By Peg Brickley, Becky Yerak and Nina Trentmann

A group of retired Hertz Global Holdings Inc. executives is criticizing the car-rental company's plan to pay millions in additional bonuses to top managers who laid off thousands of employees and oversaw the business as it filed for bankruptcy.

At least seven retired Hertz executives are objecting to the new round of bonuses, totaling $14.6 million, saying the company's promises to provide them with a secure retirement are being cast aside. The retiree group includes a former general counsel and marketing and regional vice presidents.

Hertz is labeling the new bonuses incentive pay. They are slated to come on top of $16.2 million in retention bonuses the company paid out to top executives days before it filed for bankruptcy in May.

The move has sparked a debate between creditors that back the bonuses, including a committee that includes the International Brotherhood of Teamsters, and a federal bankruptcy watchdog, who says the second round of bonuses is essentially just more pay to get executives to hang around. Once they are in bankruptcy, companies are prohibited by law from handing out "stay pay."

Complicating the issue, Hertz is struggling through a restructuring that has no clear path to the exit.

The car-rental giant was part of a wave of troubled businesses to hand out stay pay to top executives shortly before filing for bankruptcy. Others included J.C. Penney Co., Neiman Marcus Group Ltd. and GNC Holdings Inc. All, like Hertz, pointed to industry devastation from the Covid-19 pandemic as the prime reason for their financial problems.

The retention bonuses marked a change in traditional corporate bankruptcies and an end-run around laws enacted by Congress. Reacting to the public outcry over bankruptcy bonuses that enriched top executives while thousands of people lost jobs, Congress 15 years ago made it almost impossible for bankrupt companies to pay executives extra just for sticking around.

But since the coronavirus outbreak, executives have been cashing in before bankruptcy. By timing the payments before a filing, management doesn't need a judge's permission to hand out extra money.

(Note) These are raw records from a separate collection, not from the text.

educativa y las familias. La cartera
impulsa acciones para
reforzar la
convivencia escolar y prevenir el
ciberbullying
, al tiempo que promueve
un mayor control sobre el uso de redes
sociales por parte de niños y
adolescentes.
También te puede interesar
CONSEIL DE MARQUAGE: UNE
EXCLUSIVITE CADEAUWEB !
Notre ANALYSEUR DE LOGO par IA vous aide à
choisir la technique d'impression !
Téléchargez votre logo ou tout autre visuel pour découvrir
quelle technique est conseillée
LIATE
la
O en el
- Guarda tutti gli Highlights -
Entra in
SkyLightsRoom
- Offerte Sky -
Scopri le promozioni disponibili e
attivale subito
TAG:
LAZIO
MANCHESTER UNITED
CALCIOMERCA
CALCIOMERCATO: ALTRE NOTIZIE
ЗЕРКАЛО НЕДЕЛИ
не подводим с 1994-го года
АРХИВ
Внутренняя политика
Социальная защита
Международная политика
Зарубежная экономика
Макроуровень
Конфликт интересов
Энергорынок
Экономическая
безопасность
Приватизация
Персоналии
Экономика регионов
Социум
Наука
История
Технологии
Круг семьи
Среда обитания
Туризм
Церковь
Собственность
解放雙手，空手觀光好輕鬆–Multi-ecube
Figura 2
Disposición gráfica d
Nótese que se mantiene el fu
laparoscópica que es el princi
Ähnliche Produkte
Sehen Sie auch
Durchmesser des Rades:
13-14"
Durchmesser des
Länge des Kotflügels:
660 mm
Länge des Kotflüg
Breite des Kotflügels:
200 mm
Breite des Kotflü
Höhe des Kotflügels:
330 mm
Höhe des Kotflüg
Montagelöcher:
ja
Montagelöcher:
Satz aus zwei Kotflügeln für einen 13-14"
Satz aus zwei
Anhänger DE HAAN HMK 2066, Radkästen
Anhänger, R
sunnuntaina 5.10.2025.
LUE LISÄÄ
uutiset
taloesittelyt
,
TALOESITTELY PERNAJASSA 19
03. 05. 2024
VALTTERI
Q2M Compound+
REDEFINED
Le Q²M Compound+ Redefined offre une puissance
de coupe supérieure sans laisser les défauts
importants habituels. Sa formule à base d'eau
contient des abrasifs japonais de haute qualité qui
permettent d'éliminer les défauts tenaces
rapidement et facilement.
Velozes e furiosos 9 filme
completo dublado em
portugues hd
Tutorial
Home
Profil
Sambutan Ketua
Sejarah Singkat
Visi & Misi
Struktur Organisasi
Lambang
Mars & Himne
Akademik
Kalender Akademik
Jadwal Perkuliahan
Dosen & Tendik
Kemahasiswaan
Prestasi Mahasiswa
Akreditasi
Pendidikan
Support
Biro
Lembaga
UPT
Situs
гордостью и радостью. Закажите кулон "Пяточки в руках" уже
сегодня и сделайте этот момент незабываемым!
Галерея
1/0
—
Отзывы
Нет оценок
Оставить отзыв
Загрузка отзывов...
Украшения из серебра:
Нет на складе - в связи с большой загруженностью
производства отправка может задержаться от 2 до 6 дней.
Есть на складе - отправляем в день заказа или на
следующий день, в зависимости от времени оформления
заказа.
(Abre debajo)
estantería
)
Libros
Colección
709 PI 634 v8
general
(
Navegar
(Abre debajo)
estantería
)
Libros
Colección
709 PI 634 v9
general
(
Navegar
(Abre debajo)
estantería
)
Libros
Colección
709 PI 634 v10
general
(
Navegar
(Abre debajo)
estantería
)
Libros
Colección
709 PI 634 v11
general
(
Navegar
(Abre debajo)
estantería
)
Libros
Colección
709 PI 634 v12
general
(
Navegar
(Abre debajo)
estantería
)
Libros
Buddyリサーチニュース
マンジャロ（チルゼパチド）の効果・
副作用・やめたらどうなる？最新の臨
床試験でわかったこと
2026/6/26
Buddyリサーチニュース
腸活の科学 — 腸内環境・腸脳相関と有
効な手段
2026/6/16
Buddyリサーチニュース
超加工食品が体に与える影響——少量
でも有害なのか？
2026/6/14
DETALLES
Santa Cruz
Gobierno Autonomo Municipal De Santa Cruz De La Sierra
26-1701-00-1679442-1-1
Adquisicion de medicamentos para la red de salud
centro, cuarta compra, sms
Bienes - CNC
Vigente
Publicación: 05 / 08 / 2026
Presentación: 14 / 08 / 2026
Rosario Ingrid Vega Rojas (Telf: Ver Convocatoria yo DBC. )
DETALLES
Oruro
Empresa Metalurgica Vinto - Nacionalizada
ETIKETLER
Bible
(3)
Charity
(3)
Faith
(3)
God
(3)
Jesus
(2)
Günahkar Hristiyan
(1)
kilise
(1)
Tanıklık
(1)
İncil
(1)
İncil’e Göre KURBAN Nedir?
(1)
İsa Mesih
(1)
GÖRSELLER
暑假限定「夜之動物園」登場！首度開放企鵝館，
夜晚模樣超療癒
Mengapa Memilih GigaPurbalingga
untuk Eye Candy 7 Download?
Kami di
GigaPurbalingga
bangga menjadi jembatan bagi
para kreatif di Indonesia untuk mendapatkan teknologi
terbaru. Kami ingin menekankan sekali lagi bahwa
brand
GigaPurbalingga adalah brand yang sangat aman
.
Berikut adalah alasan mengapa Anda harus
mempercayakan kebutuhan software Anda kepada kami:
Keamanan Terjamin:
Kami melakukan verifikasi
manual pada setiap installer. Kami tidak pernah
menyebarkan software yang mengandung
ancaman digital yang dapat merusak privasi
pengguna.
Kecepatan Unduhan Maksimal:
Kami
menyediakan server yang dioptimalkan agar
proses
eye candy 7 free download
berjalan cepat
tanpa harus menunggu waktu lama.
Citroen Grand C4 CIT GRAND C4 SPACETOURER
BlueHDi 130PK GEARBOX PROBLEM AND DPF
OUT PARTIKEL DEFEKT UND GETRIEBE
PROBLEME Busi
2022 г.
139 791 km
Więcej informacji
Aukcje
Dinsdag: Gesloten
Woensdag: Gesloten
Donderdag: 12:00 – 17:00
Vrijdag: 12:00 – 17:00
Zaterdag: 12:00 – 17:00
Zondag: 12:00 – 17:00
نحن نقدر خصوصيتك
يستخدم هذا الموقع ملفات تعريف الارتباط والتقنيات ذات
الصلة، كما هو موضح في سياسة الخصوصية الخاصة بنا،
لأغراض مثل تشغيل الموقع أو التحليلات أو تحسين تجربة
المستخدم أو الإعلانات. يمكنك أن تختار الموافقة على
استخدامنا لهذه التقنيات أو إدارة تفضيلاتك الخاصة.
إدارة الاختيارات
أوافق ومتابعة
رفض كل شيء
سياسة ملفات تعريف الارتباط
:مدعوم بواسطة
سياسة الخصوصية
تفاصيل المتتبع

That's what Hertz and other companies did, arguing they needed steady hands at the helm for the unprecedented times ahead.

There is a risk. Unhappy creditors could move to claw back the pre-bankruptcy bonuses, on the grounds it was money spent by companies that were already deeply in debt. But for the most part, that hasn't happened.

For Jamere Jackson, Hertz's former chief financial officer, the money wasn't enough to make him stay. Mr. Jackson resigned in August after about two years in the role, forfeiting his $600,000 retention bonus.

I did [leave the retention bonus on the table]," Mr. Jackson said in an interview, adding that the extra pay was "never an issue" for him. "At this point, money is a bit less of a motivation. That is very different to where I was earlier in my career."

Mr. Jackson is set to become finance chief at AutoZone Inc., a Memphis, Tenn.-based retailer of automotive parts. He isn't part of the group of retired executives criticizing the Hertz bonuses.

U.S. Trustee Andrew Vara, who monitors the Delaware bankruptcy court that must rule on Hertz's second round of bonuses, said the company's top executives are reneging on a deal they made to get their stay pay before bankruptcy. The U.S. Trustee Program, part of the Justice Department, enforces federal bankruptcy law.

The executives signed agreements waiving their rights to 2020 performance bonuses as a condition of collecting the retention bonuses. Now they are trying to revive the performance-bonus program, with targets set at much lower levels, Mr. Vara said in a court filing.

The group of former Hertz executives says the company's new bonus program threatens their retirement packages.

In a filing in the U.S. Bankruptcy Court in Wilmington, Del., the group criticized the company for "the loss of promised deferred compensation in the form of retirement benefits in the face of the significant sums" paid out before bankruptcy.

Hertz's unsecured creditors committee, however, supports the second round of bonuses, a conclusion it said it reached after meeting with the company, doing its own due diligence and analyzing the financial impact of the incentive plans on the business. The nine-member group includes the Teamsters union, the federal Pension Benefit Guaranty Corp. and Sirius XM Radio Inc.

In the years after Congress stopped bankrupt companies from paying out retention bonuses, lawyers found a way around the rules, arguing that executives needed incentives to get them to hit targets such as earnings goals. They sold judges on key employee incentive plans, or KEIPs, which Congress didn't bar.

Hertz's proposed new bonus round is based on targets that, according to the U.S. Trustee, are unclear. "These are retention, not incentive, plans," lawyers for Mr. Vara wrote in a court filing Thursday.

--Nora Naughton contributed to this article.